Heat Release Rate and NOx Formation Process in Two-Stage Injection Diesel PCCI Combustion in a Constant-Volume Vessel 2010-01-0608

The objective of the present study is to elucidate the combustion process of partial premixed charge compression ignition (PCCI) combustion using multiple injections in diesel engines. The effects of the ratio of the quantity of fuel used in the first and second injections, and the injection dwell time on heat release rate, soot and nitrogen oxide (NOx) formations are investigated in simulated partial PCCI combustion using a constant-volume vessel. N-heptane is used as fuel. The experiments are carried out under an ambient condition of 2 MPa and 900 K, which simulates a PCCI-like heat release rate with long ignition delays. The oxygen concentration is set to 21 and 15% to simulate conditions without and with exhaust-gas recirculation (EGR), respectively.
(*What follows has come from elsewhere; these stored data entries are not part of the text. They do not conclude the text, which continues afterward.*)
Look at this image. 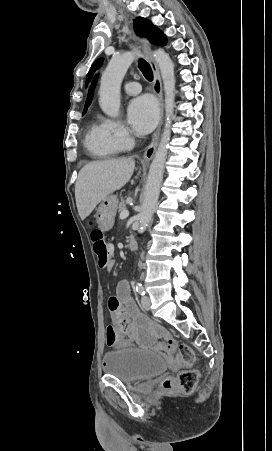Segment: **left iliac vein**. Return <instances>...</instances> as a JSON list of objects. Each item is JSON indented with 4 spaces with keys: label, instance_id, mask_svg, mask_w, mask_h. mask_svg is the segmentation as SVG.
<instances>
[{
    "label": "left iliac vein",
    "instance_id": "obj_1",
    "mask_svg": "<svg viewBox=\"0 0 272 451\" xmlns=\"http://www.w3.org/2000/svg\"><path fill=\"white\" fill-rule=\"evenodd\" d=\"M150 305H151L150 298L146 295H143L141 298V306L143 307V309L149 311Z\"/></svg>",
    "mask_w": 272,
    "mask_h": 451
}]
</instances>
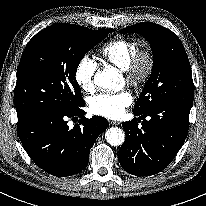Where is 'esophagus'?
I'll use <instances>...</instances> for the list:
<instances>
[{"mask_svg": "<svg viewBox=\"0 0 206 206\" xmlns=\"http://www.w3.org/2000/svg\"><path fill=\"white\" fill-rule=\"evenodd\" d=\"M110 122V124H112V125H119L120 124V122H118V121H109Z\"/></svg>", "mask_w": 206, "mask_h": 206, "instance_id": "obj_1", "label": "esophagus"}]
</instances>
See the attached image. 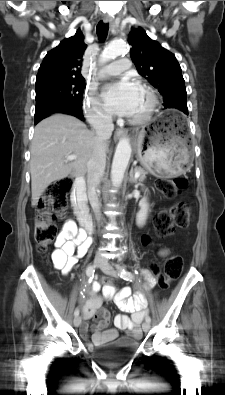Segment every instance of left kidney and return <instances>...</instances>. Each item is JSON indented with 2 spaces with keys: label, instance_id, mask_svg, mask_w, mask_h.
Segmentation results:
<instances>
[{
  "label": "left kidney",
  "instance_id": "left-kidney-1",
  "mask_svg": "<svg viewBox=\"0 0 225 395\" xmlns=\"http://www.w3.org/2000/svg\"><path fill=\"white\" fill-rule=\"evenodd\" d=\"M139 207H140V210L136 215V223L139 227H141L145 224L147 216H148L149 204H148L146 198H143L139 202Z\"/></svg>",
  "mask_w": 225,
  "mask_h": 395
}]
</instances>
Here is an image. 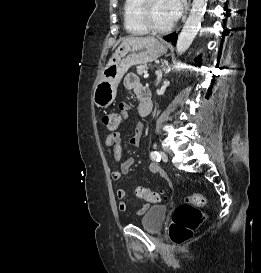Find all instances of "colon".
Instances as JSON below:
<instances>
[{
    "instance_id": "colon-1",
    "label": "colon",
    "mask_w": 261,
    "mask_h": 273,
    "mask_svg": "<svg viewBox=\"0 0 261 273\" xmlns=\"http://www.w3.org/2000/svg\"><path fill=\"white\" fill-rule=\"evenodd\" d=\"M122 115L118 112L105 113L102 116V123L110 130L118 128ZM135 195L149 203H157L161 200V194L157 191L137 186ZM209 201L203 194H191L186 202L179 206L173 213L172 224L169 229L171 240L176 244H183L189 240L194 230L203 222L205 214L198 208Z\"/></svg>"
}]
</instances>
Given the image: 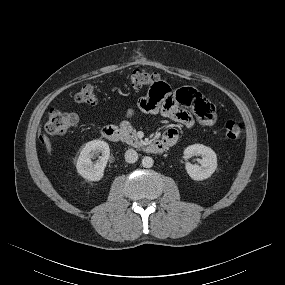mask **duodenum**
<instances>
[{
  "instance_id": "duodenum-1",
  "label": "duodenum",
  "mask_w": 285,
  "mask_h": 285,
  "mask_svg": "<svg viewBox=\"0 0 285 285\" xmlns=\"http://www.w3.org/2000/svg\"><path fill=\"white\" fill-rule=\"evenodd\" d=\"M102 135L105 139L111 142H118L121 139V133L117 126L115 125H106L102 128ZM170 145L164 140H154L149 143L146 147V151L149 153H162L164 152Z\"/></svg>"
}]
</instances>
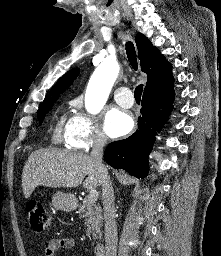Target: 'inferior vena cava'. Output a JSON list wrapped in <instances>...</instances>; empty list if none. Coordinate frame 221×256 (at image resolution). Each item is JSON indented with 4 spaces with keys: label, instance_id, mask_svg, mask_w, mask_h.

The fuel quantity in the first injection is varied between 10 to 40% of the total fuel quantity, and the injection dwell is varied between 0.5 to 2.0 ms. Combustion analyses are carried out based on heat release rates and high-speed shadowgraph photographs. Image analyses of luminous flames are conducted to estimate soot formation and decay. NOx concentrations during combustion are measured using a total gas-sampling apparatus. The results show that, for the ordinary ambient oxygen mole fraction, longer injection dwells reduce the peak of the initial heat release rate in the case of a small amount of fuel used in the first injection; however, this effect is not found when a large amount of fuel is used in the first injection. By reducing the oxygen mole fraction, the above effect is obtained regardless of the quantity used for the first injection. An increase in the size of the first-injection quantity shortens the duration of the luminous flame. In a reduced ambient oxygen situation, the duration and area of the luminous flame increase as the injection dwell is longer. Regardless of the ambient oxygen mole fraction, the final NOx mass per released heat is reduced using two-stage injection, especially in the case of a long injection dwell.